If your decision to say “No” respects your values ​​then you have nothing to worry about because it will be in the continuity of your personality and you will not be able to receive any criticism from other people. This is simply because you are going to be able to explain your “No” and present concrete and solid arguments, at least from your point of view.

Let us now take an example that I experienced in coaching in order to illustrate my remarks.

A man in his forties contacted me because a violent crisis had broken out in his relationship. His partner had asked him to do him a favor during the day, but unfortunately he had a very important meeting. He refused, trying to explain to her that professional responsibilities were an integral part of his daily life and that he could not deviate from them.

The problem is that after this day, his wife complained about his behavior and he was not able to explain either his values ​​or the reasons for his choice.

Why ? Because like all people who have trouble asserting themselves, he had developed a feeling of guilt. Together, we have worked on the management of his emotions and his communication so that he can in the future show more authority when his decisions and actions respect his system of values!

You have to gain personal confidence!

If you are reading this article, it is because you are surely in demand from all sides or that you are afraid to express yourself in your relationship, which represents problems that inevitably prevent you from flourishing. You have everything to gain today by learning to say “No” because it is your general life that will change to allow you to access the true happiness that you deserve, that of building your life as you wish.
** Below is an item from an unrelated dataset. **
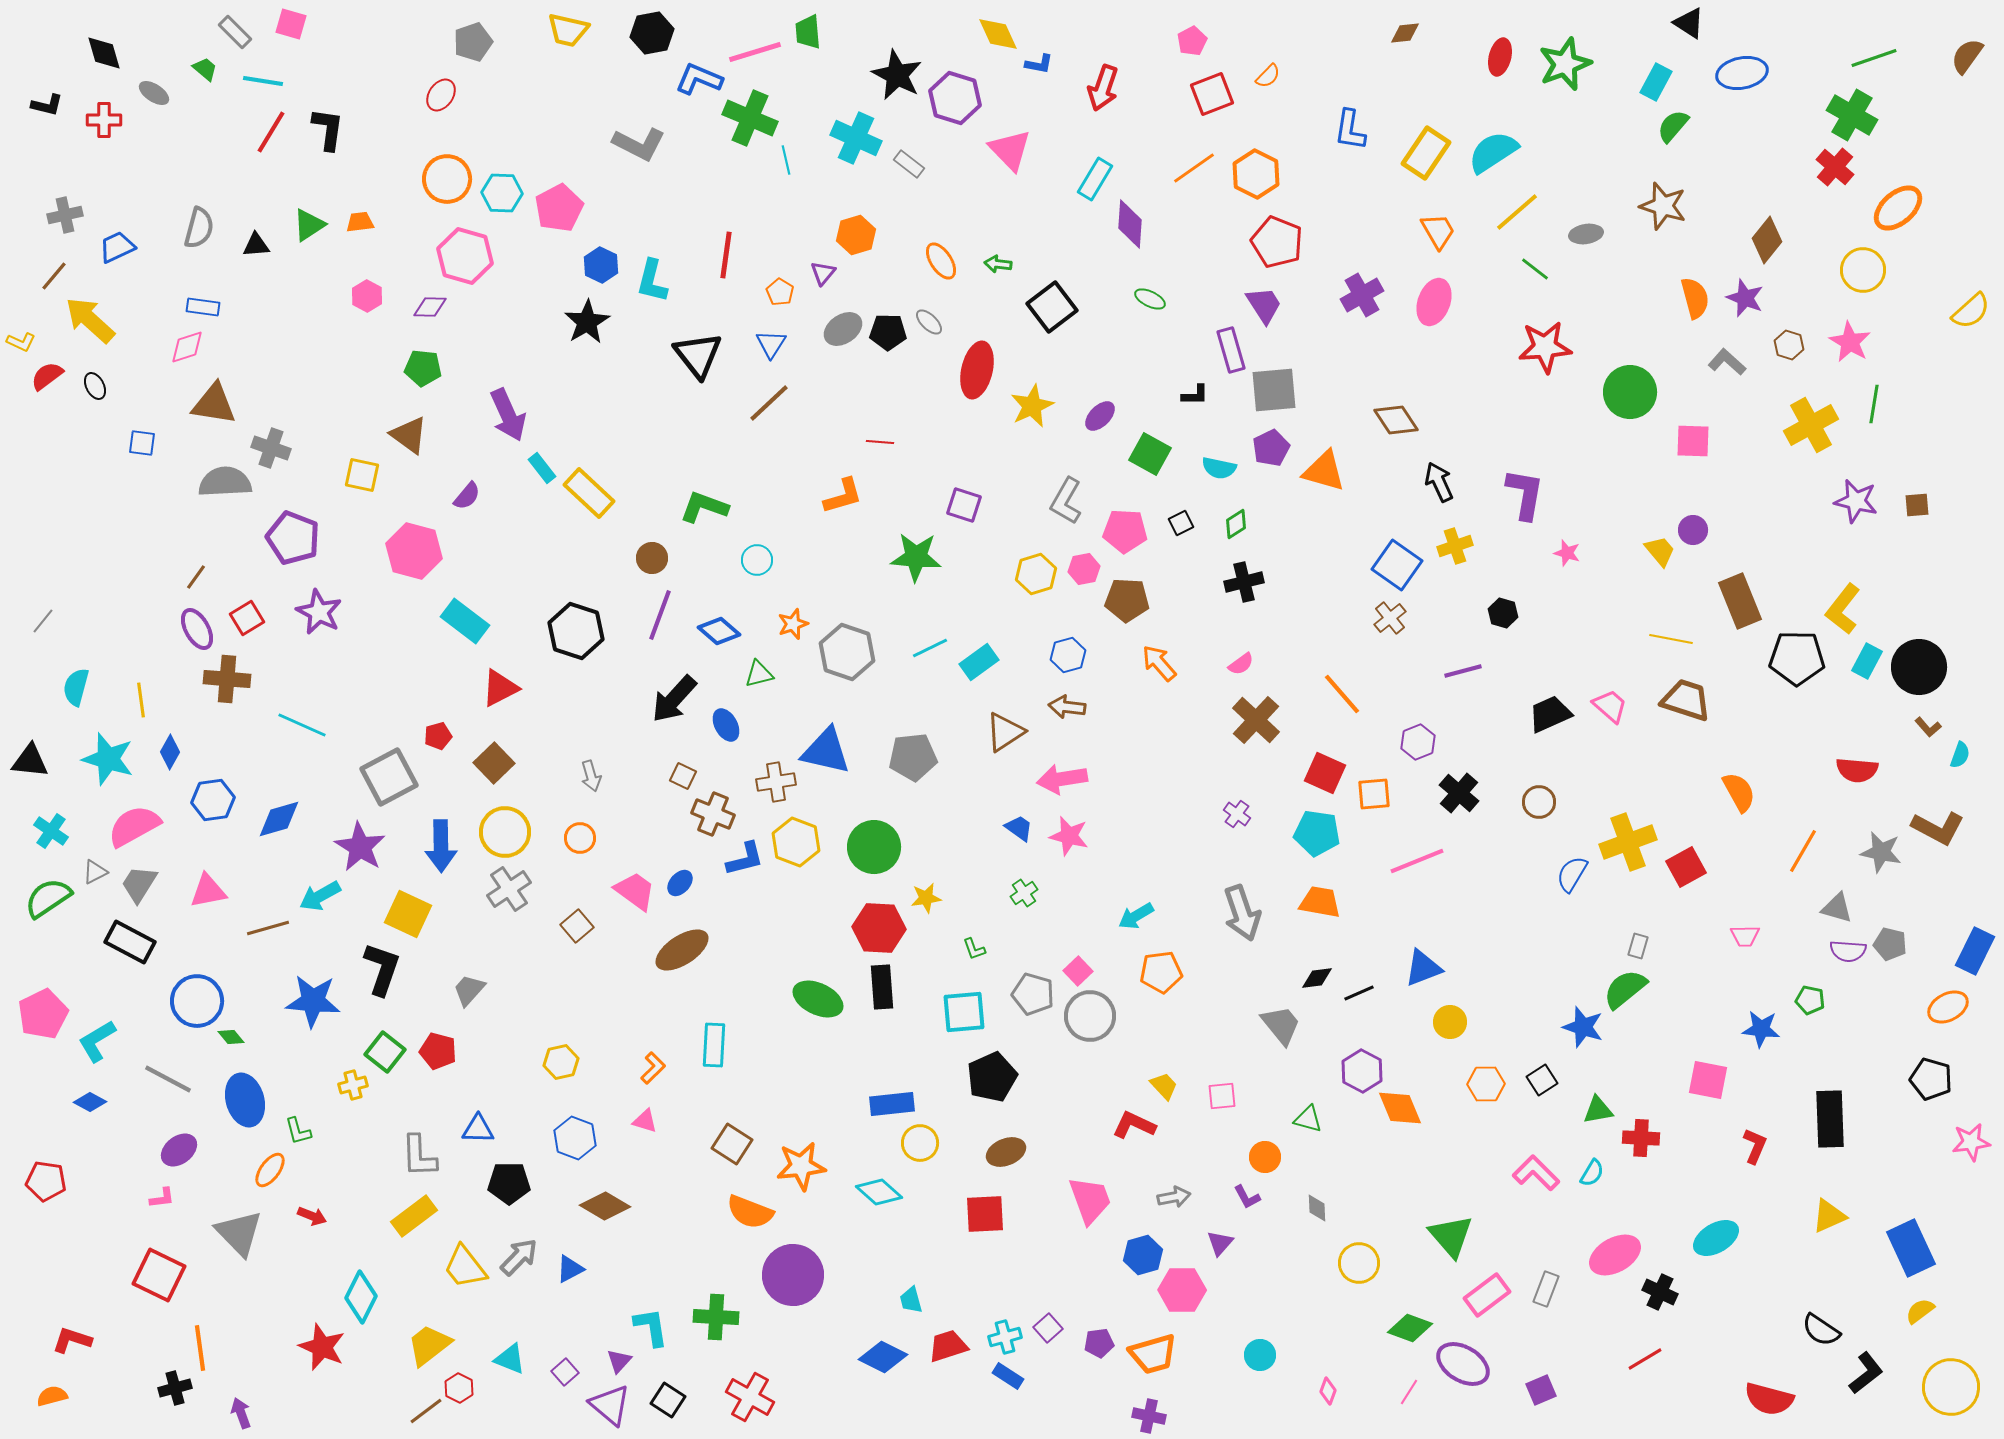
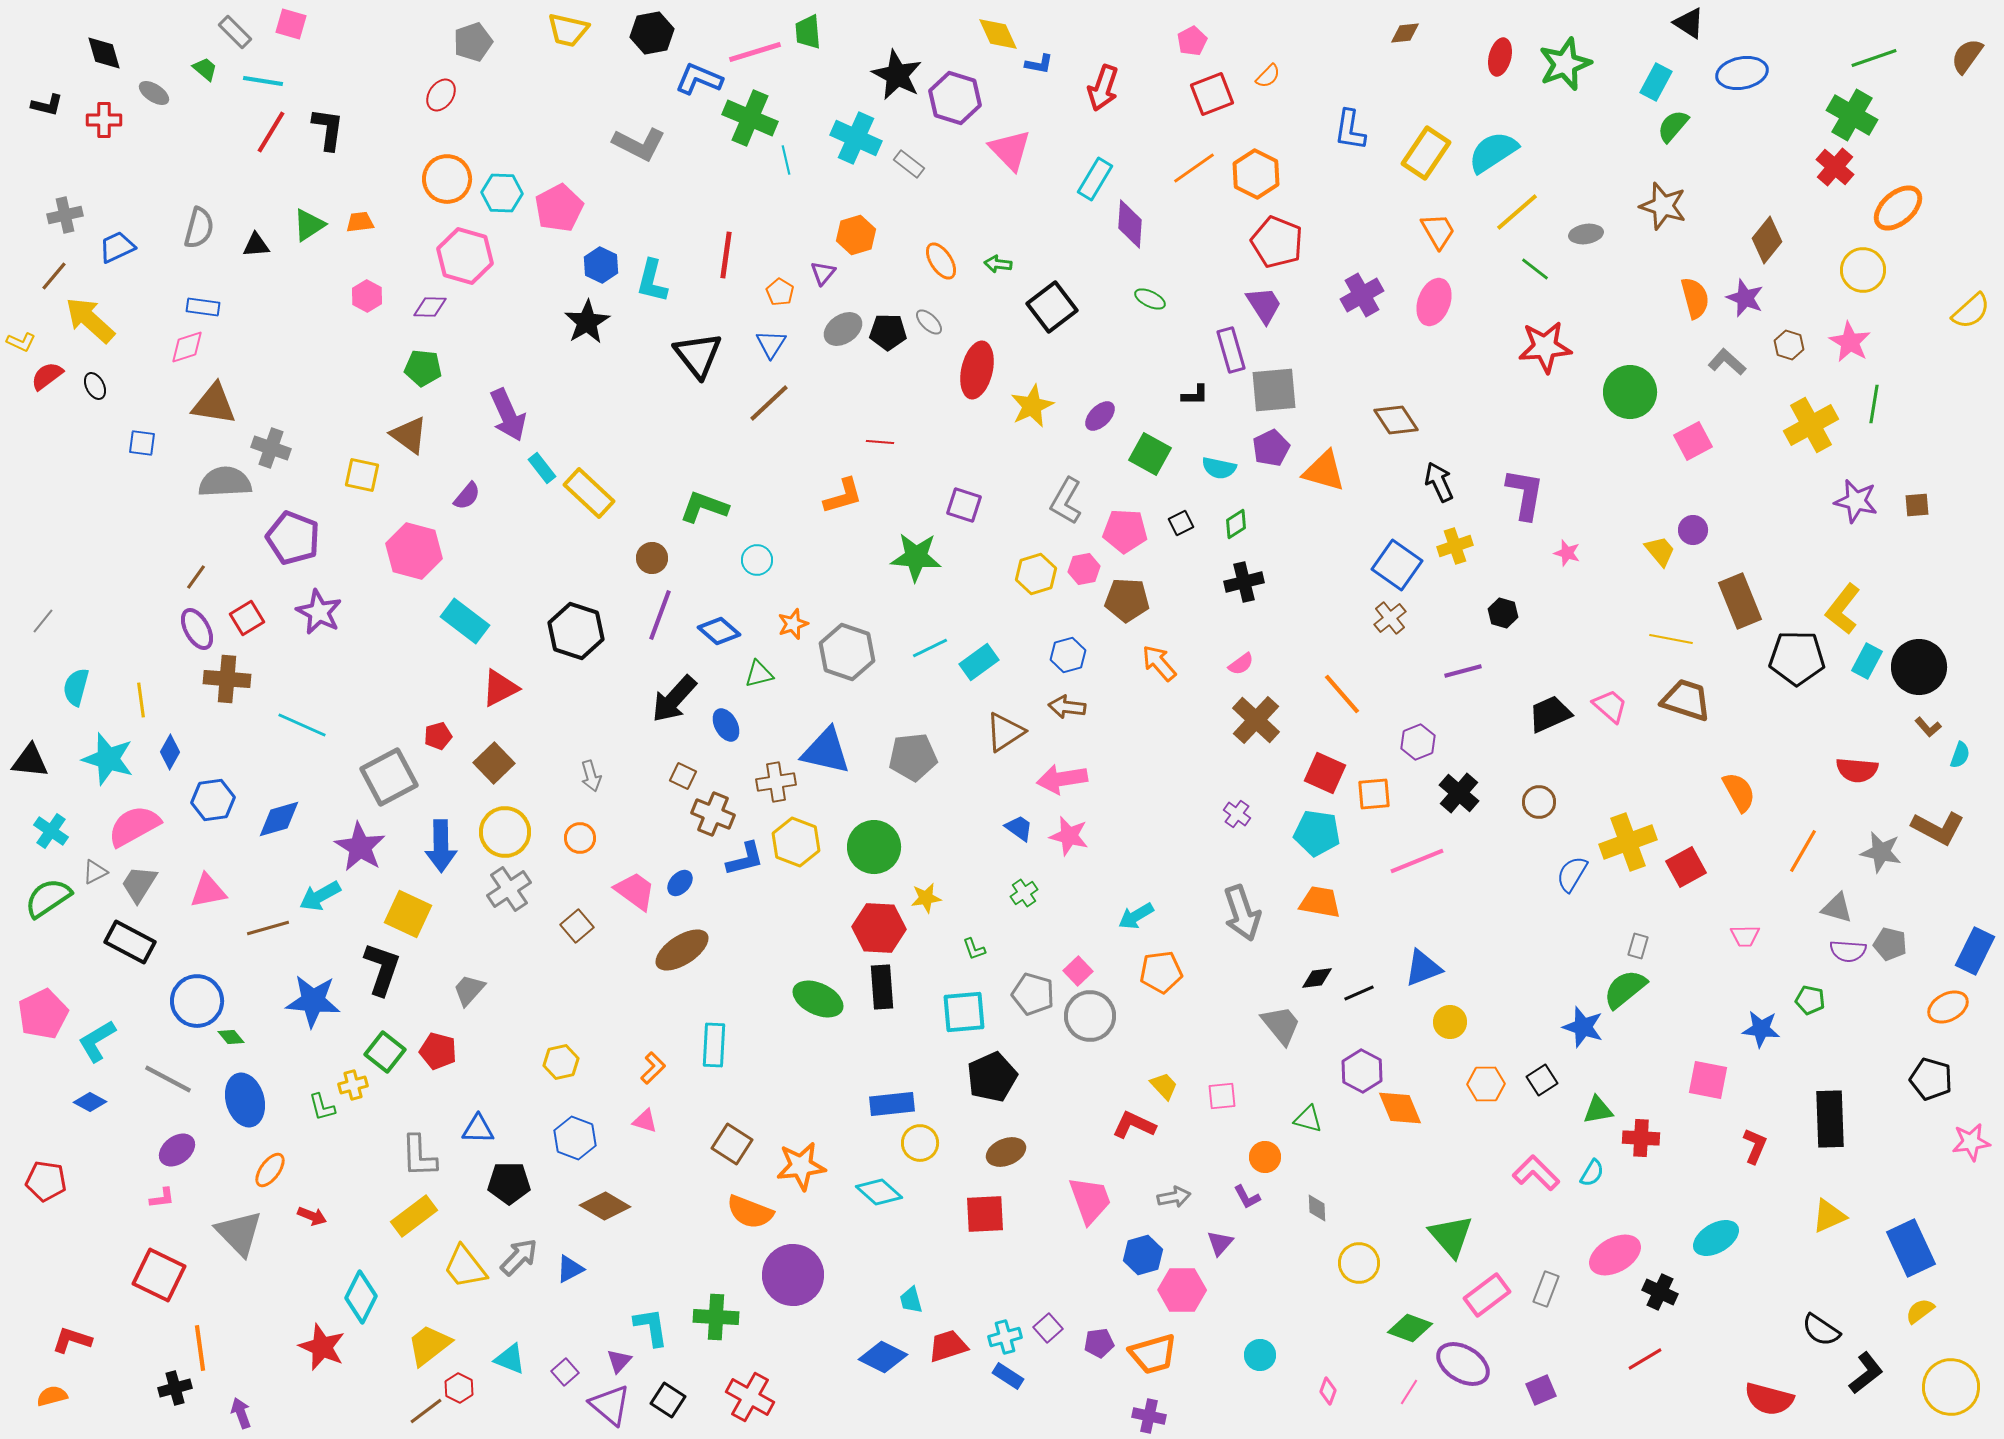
pink square at (1693, 441): rotated 30 degrees counterclockwise
green L-shape at (298, 1131): moved 24 px right, 24 px up
purple ellipse at (179, 1150): moved 2 px left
Your goal now is to gain personal confidence to assert your positions and no longer let yourself be absorbed by the wishes of others. For that, all you have to do is tell yourself that you have to expand your comfort zone and fight your nature. You have to fight against this tendency to dramatize everything and have the courage to make the choice never to let another person decide for you again.

Your confidence will grow with each “risk-taking”. It is important to always seek to make decisions for yourself and not to let a situation destroy you morally just because you have not been able to live up to your opinions.

For example, politics in the couple is a conflicting subject and you sometimes have to know how to keep a low profile, that’s for sure, but at other times you have to be able to explain your choices in order to feel free. The objective is not to enter into conflict for trifles, but simply to show the other that one exists and to make him understand “I lead my life as I see fit”

What is the process for learning to say no?

Before being able to say “No” to someone you love, whether a loved one or your partner, it is necessary to have a positive outlook on your daily life. This is why I recommend that you first set yourself time slots in your week to carry out activities that really make you happy, and that regardless of any solicitation from the people around you.

By giving yourself pleasure, it will be easier for you to regain confidence and assert yourself in your daily life. In reality, it only takes once, a single “No” to realize that you can assume it perfectly and that your friends, your parents, your children, your partner will not hold you against this situation at all.

If you notice correctly, people always ask you because they know they have a 99% chance of getting a “Yes” to whatever they ask. You just have to stop this spiral and you will notice that others do not change their point of view on you, they still see you as a beautiful person!

Enough to remove all your fears and assume your desires to take control of your daily life. Do not let the lack of confidence or personal esteem invade you anymore and adopt a single philosophy, that of building the life of your dreams!

And you, how do you go about saying “No” to a loved one? Leave me a little comment with your tips and questions!